C’est pourquoi il regardait autour de lui et prenait tout en note.
C’était pour qu’il puisse détecter l’anomalie et l’arrêter avant qu’il ne soit trop tard.
« Que fais-tu ? »
Alors qu’il marchait, une silhouette s’approcha soudainement de lui. Les détenus se moquèrent d’elle et sifflèrent à son apparition. Leon ne pouvait pas leur en vouloir.
Son aura à elle seule la rendait unique, et son apparence était difficile à égaler.
« Tiens. »
Insensible à tout cela, Aoife lui tendit un petit carnet.
« Le professeur m’a demandé de te remettre ceci.
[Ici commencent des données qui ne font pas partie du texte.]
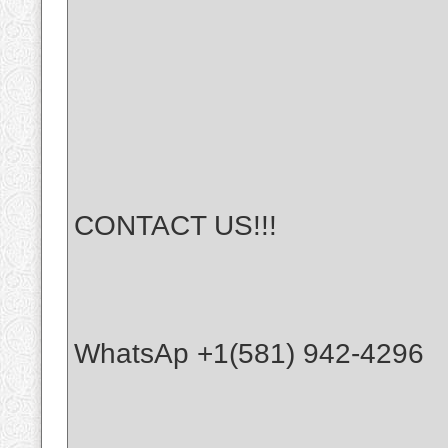
CONTACT US!!!
WhatsAp +1(581) 942-4296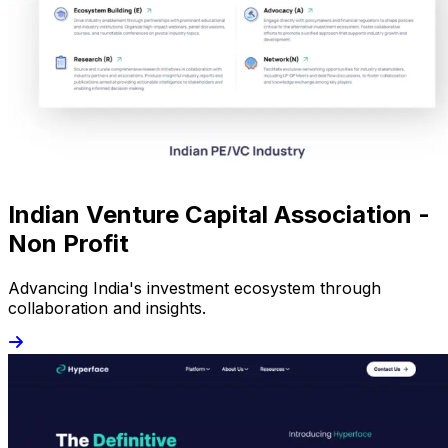
Indian Venture Capital Association -
Non Profit
Advancing India's investment ecosystem through
collaboration and insights.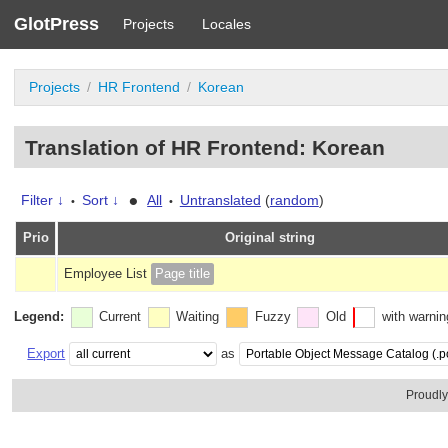
GlotPress
Projects
Locales
Projects
HR Frontend
Korean
Translation of HR Frontend: Korean
•
Filter ↓
Sort ↓
All
Untranslated
(
random
)
•
•
Prio
Original string
Employee List
Page title
Legend:
Current
Waiting
Fuzzy
Old
with warni
Export
as
Proudl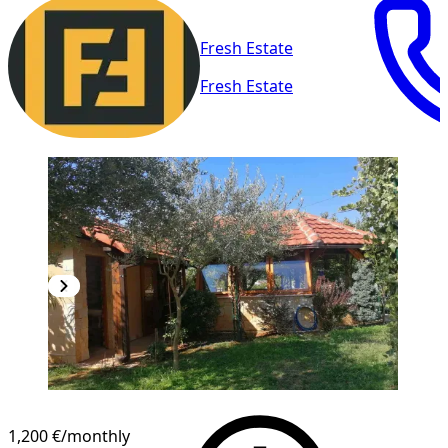
Fresh Estate
Fresh Estate
1,200 €
/monthly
Si tu trouves quelque chose qui, selon toi, doit être amélioré à la prison, tu peux l’écrire ici. »
Surpris, Leon haussa les sourcils.
Aoife leva son autre main pour montrer un carnet similaire.
« J’en ai un aussi. »
« … Je vois. »
Leon prit le carnet et en feuilleta le contenu avec désinvolture.
Il était vide.
« Est-ce que ça va être anonyme ou est-ce que je dois écrire mon nom ? »
« Comme tu veux. Le professeur a dit que ça n’avait pas vraiment d’importance. »
« Oh. »
Si c’était le cas…
Il sortit un stylo et commença à griffonner quelques mots. Aoife, stupéfaite, le regarda avec des yeux encore plus écarquillés.
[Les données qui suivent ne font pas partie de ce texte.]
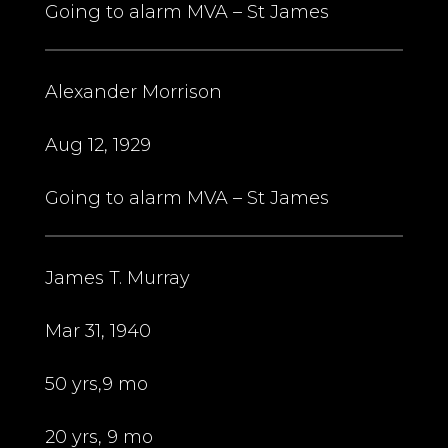
Going to alarm MVA – St James
Alexander Morrison
Aug 12, 1929
Going to alarm MVA – St James
James T. Murray
Mar 31, 1940
50 yrs,9 mo
20 yrs, 9 mo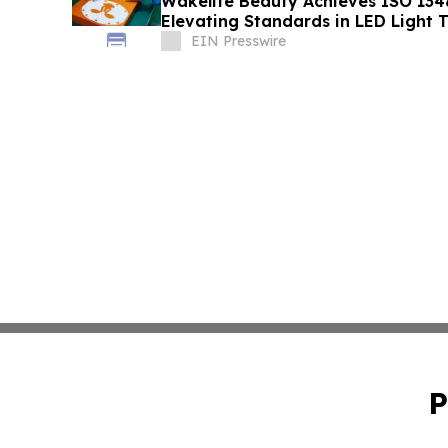
Wakelife Beauty Achieves ISO 1348
Elevating Standards in LED Light 
EIN Presswire
P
« Tu as déjà des plaintes ? »
« Plusieurs. »
La prison était généralement bien gérée, mais il y avait encore des choses à améliorer. Après avoir observé pendant plusieurs heures, il avait déjà établi une courte liste dans son esprit.
« Surpopulation. L’établissement compte bien trop de détenus. Il y a plus de cinq détenus par cellule. Une telle situation ne peut que créer des problèmes à l’avenir. La nutrition n’est pas non plus à la hauteur, la composition des repas manque de fibres et de protéines. Dans l’idéal, il serait préférable que… »
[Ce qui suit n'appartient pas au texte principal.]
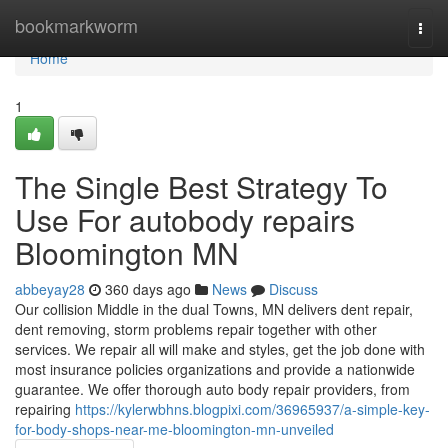
Home
bookmarkworm
Togg
navi
Home
1
The Single Best Strategy To
Use For autobody repairs
Bloomington MN
abbeyay28
360 days ago
News
Discuss
Our collision Middle in the dual Towns, MN delivers dent repair,
dent removing, storm problems repair together with other
services. We repair all will make and styles, get the job done with
most insurance policies organizations and provide a nationwide
guarantee. We offer thorough auto body repair providers, from
repairing
https://kylerwbhns.blogpixi.com/36965937/a-simple-key-
for-body-shops-near-me-bloomington-mn-unveiled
Il ne se déroba pas et commença à écrire toutes les plaintes qu’il avait.
Bang !
Il fut soudainement distrait par un grand bruit de claquement. Lorsqu’il leva la tête, il vit Aoife regarder dans la même direction que celle d’où provenait le bruit.
Il suivit son regard.
« … Ah. »
Là, au loin, ils aperçurent Kiera qui regardait fixement tous ceux qui regardaient dans sa direction. Tous deux ne furent pas épargnés par son regard, qui semblait dire : « Quoi ? Mêlez-vous de vos affaires, putain. »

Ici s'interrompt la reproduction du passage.